[RECORD EXTRACTS Boundary: Start]

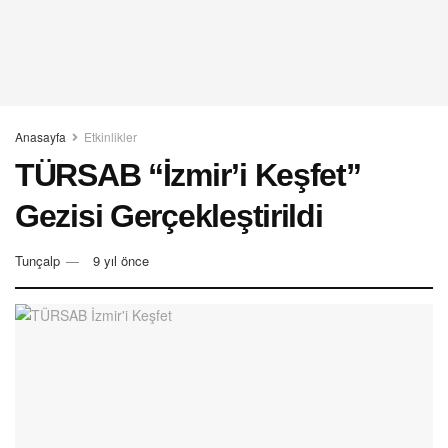
Anasayfa
Etkinlikler
TÜRSAB “İzmir’i Keşfet”
Gezisi Gerçekleştirildi
Tunçalp
9 yıl önce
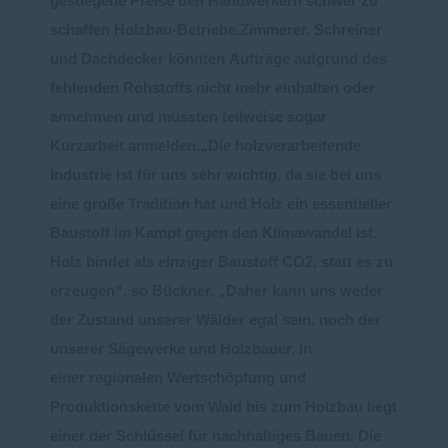
gestiegene Preise
den
Handwerkern
schwer
zu
schaffen.
Holzbau
-
Betriebe
,
Zimmerer, Schreiner
und Dachdecker
kö
nn
ten
Aufträge
aufgrund des
fehlenden Rohstoffs nicht mehr
einhalten oder
annehmen
und müssten
teilweise
sogar
Kurzarbeit anmelden
.
Die ho
lzverarbeitende
Industrie ist für uns sehr wichtig, da sie bei uns
eine große Tradition hat und
Holz ein essentieller
Baustoff im Kampf gegen den Klimawandel ist
.
Holz bindet als einziger Baustoff
CO2, statt es zu
erzeugen
“, so Bückner.
Daher kann uns weder
der Zustand unserer Wälder egal
sein, noch
der
unserer Sägewerke und Holzbauer. In
einer
regionalen
Wertschöpfung
und
Produktionskette
vom Wald bis zum Holzbau liegt
ein
er der
Schlüssel
für nachhaltiges Bauen.
Die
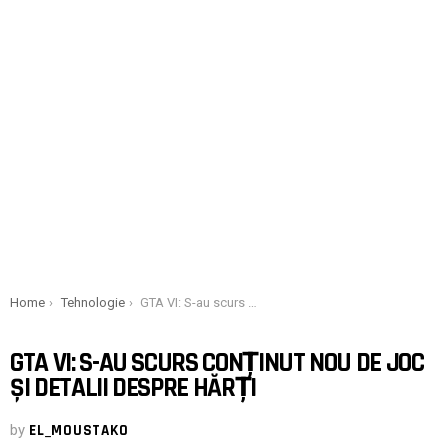
You are here:
Home
Tehnologie
GTA VI: S-au scurs conținut nou de joc și detalii despre hărți
GTA VI: S-AU SCURS CONȚINUT NOU DE JOC
ȘI DETALII DESPRE HĂRȚI
by
EL_MOUSTAKO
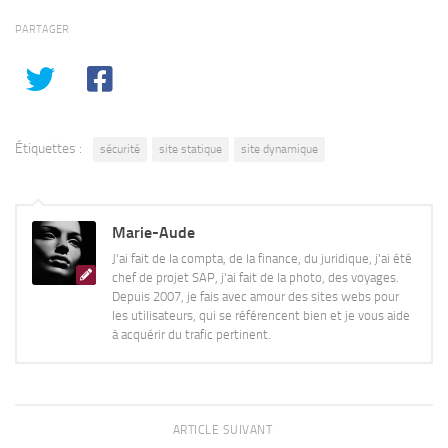
PARTAGER
Étiquettes :
sécurité
site statique
site dynamique
Marie-Aude
J'ai fait de la compta, de la finance, du juridique, j'ai été
chef de projet SAP, j'ai fait de la photo, des voyages.
Depuis 2007, je fais avec amour des sites webs pour
les utilisateurs, qui se référencent bien et je vous aide
à acquérir du trafic pertinent.
ARTICLE SUIVANT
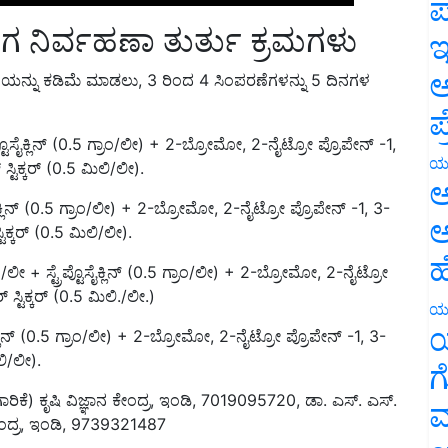
ಪ
ನಿರ್ವಹಣಾ ತುರ್ತು ಕ್ರಮಗಳು
ಇ
ನ್ನು ಕಡಿಮೆ ಮಾಡಲು, 3 ರಿಂದ 4 ಸಿಂಪರಣೆಗಳನ್ನು 5 ದಿನಗಳ
ಅ
ಪ
ರೆಪ್ಟೊಸೈಕ್ಲಿನ್ (0.5 ಗ್ರಾಂ/ಲೀ) + 2-ಬ್ರೋಮೋ, 2-ನೈಟ್ರೋ ಪ್ರೊಪೇನ್ -1,
ಟಿಕ್ಕರ್ (0.5 ಮಿಲಿ/ಲೀ).
ಯ
ಸೈಕ್ಲಿನ್ (0.5 ಗ್ರಾಂ/ಲೀ) + 2-ಬ್ರೋಮೋ, 2-ನೈಟ್ರೋ ಪ್ರೊಪೇನ್ -1, 3-
ಅ
ಕ್ಕರ್ (0.5 ಮಿಲಿ/ಲೀ).
ಅ
ಾಂ/ಲೀ + ಸ್ಟ್ರೆಪ್ಟೊಸೈಕ್ಲಿನ್ (0.5 ಗ್ರಾಂ/ಲೀ) + 2-ಬ್ರೋಮೋ, 2-ನೈಟ್ರೋ
ಹ
ಸ್ಟಿಕ್ಕರ್ (0.5 ಮಿಲಿ./ಲೀ.)
ಯ
ೈಕ್ಲಿನ್ (0.5 ಗ್ರಾಂ/ಲೀ) + 2-ಬ್ರೋಮೋ, 2-ನೈಟ್ರೋ ಪ್ರೊಪೇನ್ -1, 3-
ಯ
ಲಿ/ಲೀ).
ಗ
ರಿಕೆ) ಕೃಷಿ ವಿಜ್ಞಾನ ಕೇಂದ್ರ, ಇಂಡಿ, 7019095720, ಡಾ. ಎಸ್. ಎಸ್.
ಕೇಂದ್ರ, ಇಂಡಿ, 9739321487
ಮ
 ವಿಜ್ಞಾನ ಕೇಂದ್ರ, ಇಂಡಿ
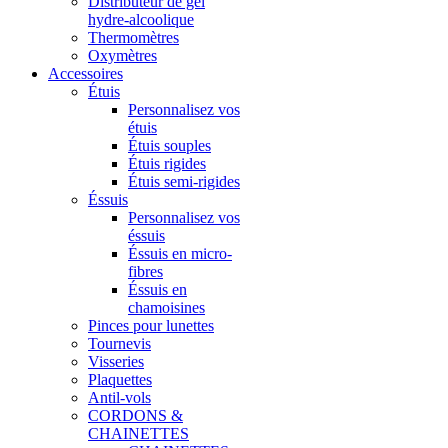
Distributeur de gel
hydre-alcoolique
Thermomètres
Oxymètres
Accessoires
Étuis
Personnalisez vos
étuis
Étuis souples
Étuis rigides
Étuis semi-rigides
Éssuis
Personnalisez vos
éssuis
Éssuis en micro-
fibres
Éssuis en
chamoisines
Pinces pour lunettes
Tournevis
Visseries
Plaquettes
Antil-vols
CORDONS &
CHAINETTES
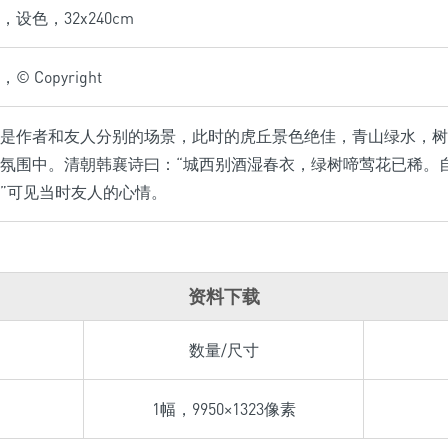
设色，32x240cm
 Copyright
是作者和友人分别的场景，此时的虎丘景色绝佳，青山绿水，树
氛围中。清朝韩襄诗曰：“城西别酒湿春衣，绿树啼莺花已稀。
”可见当时友人的心情。
资料下载
数量/尺寸
1幅，9950×1323像素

[RECORD EXTRACTS Boundary: End]

**ACTIVITY:** Copy whichever lines in the listing above contain the word "pour".

**WRITTEN SOLUTION:**
Depuis 2007, je fais avec amour des sites webs pour
Pinces pour lunettes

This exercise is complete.